CNN commentator Van Jones revealed this week that conservative activist Charlie Kirk reached out to him privately on September 9, just one day before he was shot and killed at Utah Valley University in Orem, Utah, to invite him to a civil debate on crime and race.

The disclosure comes ahead of Kirk’s funeral on Sunday, which is expected to draw tens of thousands of mourners, including President Donald Trump. Kirk, the 31-year-old founder of Turning Point USA, was assassinated on Sept. 10 by a rooftop sniper during a campus event.

Jones said he first discovered the message after Kirk’s death.

“Hey, Van, I mean it. I’d love to have you on my show to have a respectful conversation about crime and race,” Kirk wrote, according to Jones. “I would be a gentleman, as I know you would be as well. We can disagree about the issues agreeably.”

Jones described his reaction in an interview with CNN’s Anderson Cooper.

A direct message from conservative activist Charlie Kirk to Van Jones, a day before Kirk was shot and killed at a speaking event.

“We were beefing.
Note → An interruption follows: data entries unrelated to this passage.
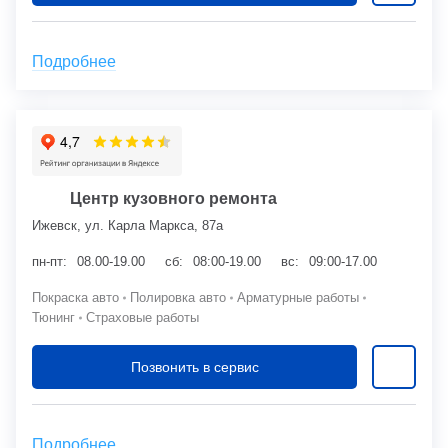
Подробнее
Центр кузовного ремонта
Ижевск, ул. Карла Маркса, 87а
пн-пт:
08.00-19.00
сб:
08:00-19.00
вс:
09:00-17.00
Покраска авто
Полировка авто
Арматурные работы
Тюнинг
Страховые работы
Позвонить в сервис
Подробнее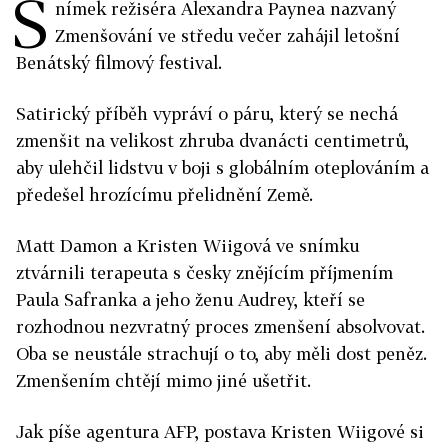
S
nímek režiséra Alexandra Paynea nazvaný
Zmenšování ve středu večer zahájil letošní
Benátský filmový festival.
Satirický příběh vypráví o páru, který se nechá
zmenšit na velikost zhruba dvanácti centimetrů,
aby ulehčil lidstvu v boji s globálním oteplováním a
předešel hrozícímu přelidnění Země.
Matt Damon a Kristen Wiigová ve snímku
ztvárnili terapeuta s česky znějícím příjmením
Paula Safranka a jeho ženu Audrey, kteří se
rozhodnou nezvratný proces zmenšení absolvovat.
Oba se neustále strachují o to, aby měli dost peněz.
Zmenšením chtějí mimo jiné ušetřit.
Jak píše agentura AFP, postava Kristen Wiigové si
We were going at it online, on air, and then after he died, after he was murdered, my team called and said, ‘Van, he was trying to reach you,’” Jones recalled. “Dialog, let’s be gentlemen together. He says, ‘Let’s disagree agreeably.’ So I’m sitting on this, and I’m watching the whole country talk about civil war, censorship, justifying murder about this guy. This guy is reaching out to his mortal enemy saying we need to be gentlemen, sit down together and disagree agreeably. And the next day, he’s killed.”

Jones said he decided to make the message public to honor Kirk’s final attempt at dialogue.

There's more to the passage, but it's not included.